UMA DAS FUNÇÕES DA ARTE É OLHAR PARA A FERIDA
Diretor do Teatro da Vertigem, que terá livro comemorativo, Antônio Araújo está à frente de mostra internacional.
Estudada por inúmeros pesquisadores, a trajetória de 26 anos do Teatro da Vertigem se confunde com o surgimento de um novo paradigma do teatro brasileiro. O grupo foi um dos pioneiros, nos anos 90, a adotar o processo colaborativo, que segue novos modos de organização do trabalho, sob métodos horizontais de criação e produção.

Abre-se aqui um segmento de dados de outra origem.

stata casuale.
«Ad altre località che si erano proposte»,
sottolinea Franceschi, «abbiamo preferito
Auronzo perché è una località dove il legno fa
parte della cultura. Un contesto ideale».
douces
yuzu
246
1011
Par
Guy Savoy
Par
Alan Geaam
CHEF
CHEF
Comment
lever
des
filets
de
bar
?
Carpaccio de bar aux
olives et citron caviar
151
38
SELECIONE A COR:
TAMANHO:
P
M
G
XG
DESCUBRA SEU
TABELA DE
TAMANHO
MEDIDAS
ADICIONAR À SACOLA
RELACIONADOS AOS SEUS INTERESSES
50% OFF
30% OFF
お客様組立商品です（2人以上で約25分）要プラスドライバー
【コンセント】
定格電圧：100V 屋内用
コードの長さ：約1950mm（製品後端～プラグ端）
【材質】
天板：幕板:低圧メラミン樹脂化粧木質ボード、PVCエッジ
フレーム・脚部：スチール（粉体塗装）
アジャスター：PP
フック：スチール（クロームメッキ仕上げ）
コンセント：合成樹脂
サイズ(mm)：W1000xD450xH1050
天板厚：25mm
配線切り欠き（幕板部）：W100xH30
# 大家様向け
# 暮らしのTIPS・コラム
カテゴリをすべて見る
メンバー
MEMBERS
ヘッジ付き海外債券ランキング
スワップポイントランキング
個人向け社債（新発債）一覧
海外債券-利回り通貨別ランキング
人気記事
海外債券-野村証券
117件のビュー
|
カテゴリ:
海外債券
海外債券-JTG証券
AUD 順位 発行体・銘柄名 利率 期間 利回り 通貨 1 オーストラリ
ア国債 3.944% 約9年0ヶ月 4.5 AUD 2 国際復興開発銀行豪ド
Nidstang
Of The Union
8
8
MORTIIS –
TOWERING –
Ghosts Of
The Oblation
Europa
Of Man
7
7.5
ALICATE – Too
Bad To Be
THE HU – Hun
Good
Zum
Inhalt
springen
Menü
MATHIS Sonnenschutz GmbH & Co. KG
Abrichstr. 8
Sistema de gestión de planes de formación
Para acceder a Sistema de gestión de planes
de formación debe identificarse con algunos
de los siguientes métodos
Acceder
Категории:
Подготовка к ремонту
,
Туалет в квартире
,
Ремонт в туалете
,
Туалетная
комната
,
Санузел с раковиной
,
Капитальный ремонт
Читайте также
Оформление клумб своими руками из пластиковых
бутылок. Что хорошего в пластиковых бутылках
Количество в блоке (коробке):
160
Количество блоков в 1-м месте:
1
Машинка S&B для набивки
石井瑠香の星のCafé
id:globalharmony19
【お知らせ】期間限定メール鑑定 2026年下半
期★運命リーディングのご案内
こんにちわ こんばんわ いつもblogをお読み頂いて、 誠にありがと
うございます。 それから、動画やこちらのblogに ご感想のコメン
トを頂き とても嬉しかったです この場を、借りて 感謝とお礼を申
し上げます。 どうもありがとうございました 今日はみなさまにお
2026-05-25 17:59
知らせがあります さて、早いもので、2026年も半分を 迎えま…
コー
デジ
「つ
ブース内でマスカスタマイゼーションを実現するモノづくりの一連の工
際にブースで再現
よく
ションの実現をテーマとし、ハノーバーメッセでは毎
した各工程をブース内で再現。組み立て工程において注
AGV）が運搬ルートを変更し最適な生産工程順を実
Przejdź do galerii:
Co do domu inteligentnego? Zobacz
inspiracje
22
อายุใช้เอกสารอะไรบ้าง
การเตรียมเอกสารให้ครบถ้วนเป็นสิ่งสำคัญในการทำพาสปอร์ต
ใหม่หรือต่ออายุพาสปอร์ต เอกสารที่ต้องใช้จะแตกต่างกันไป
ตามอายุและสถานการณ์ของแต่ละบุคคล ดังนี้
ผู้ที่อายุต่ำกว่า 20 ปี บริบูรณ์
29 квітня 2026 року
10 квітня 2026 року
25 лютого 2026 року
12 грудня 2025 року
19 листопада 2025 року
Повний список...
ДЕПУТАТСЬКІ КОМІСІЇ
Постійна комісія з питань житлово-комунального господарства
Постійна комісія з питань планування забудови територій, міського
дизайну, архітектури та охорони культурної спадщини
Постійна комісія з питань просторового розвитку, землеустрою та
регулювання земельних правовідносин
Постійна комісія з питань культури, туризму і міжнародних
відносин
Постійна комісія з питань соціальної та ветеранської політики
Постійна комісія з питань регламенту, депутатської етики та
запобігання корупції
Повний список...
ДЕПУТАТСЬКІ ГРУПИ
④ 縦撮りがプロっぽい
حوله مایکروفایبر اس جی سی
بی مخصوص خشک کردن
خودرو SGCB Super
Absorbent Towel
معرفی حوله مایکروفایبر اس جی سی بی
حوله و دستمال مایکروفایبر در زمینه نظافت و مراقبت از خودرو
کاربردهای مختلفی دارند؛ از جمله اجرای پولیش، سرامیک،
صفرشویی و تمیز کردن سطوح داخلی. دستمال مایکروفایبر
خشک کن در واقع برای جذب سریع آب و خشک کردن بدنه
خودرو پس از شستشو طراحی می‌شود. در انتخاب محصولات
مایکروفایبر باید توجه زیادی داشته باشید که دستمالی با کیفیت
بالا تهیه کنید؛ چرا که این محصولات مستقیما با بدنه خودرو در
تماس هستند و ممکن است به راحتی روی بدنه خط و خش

Diretor artístico da companhia e também da 5ª Mostra Internacional de Teatro de São Paulo (MITsp), em cartaz até o dia 11 (em março), Antônio Araújo não vê diferenças entre o seu papel como encenador ou programador do principal festival de artes cênicas da cidade. “Uma das funções da arte é olhar para a ferida, aumentar a nossa percepção e provocar desestabilização – ainda mais nestes tempos conservadores que estamos voltando a viver”, afirma. “Esse enfrentamento tornou-se hoje bem mais violento, porém também mais urgente e necessário, e é o que estamos tentando fazer.”
Neste ano, um livro comemorativo vai repassar a carreira da companhia. E a produção de um espetáculo inédito, de ocupação de espaço público, está sendo negociada com um país da Europa. Aids, massacre do Carandiru e destruição ambiental foram alguns dos temas tratados em seus espetáculos, sempre focados em questões da atualidade. Para realizar BR-3 (2006), o grupo percorreu, ao longo de dois anos de pesquisas, Brasilândia (na periferia de São Paulo), Brasileia (AC) e Brasília (DF), como microcosmos de investigação sobre a identidade brasileira. Realizado no Presídio do Hipódromo, APOCALIPSE 1,11 partiu do contato com presidiários e abordou o massacre do Carandiru.
“A gente queria trazer à tona essa temática social, política e econômica, de um dos países mais violentos que existem e que carrega esse mito de um Brasil alegre – uma grande bobagem.”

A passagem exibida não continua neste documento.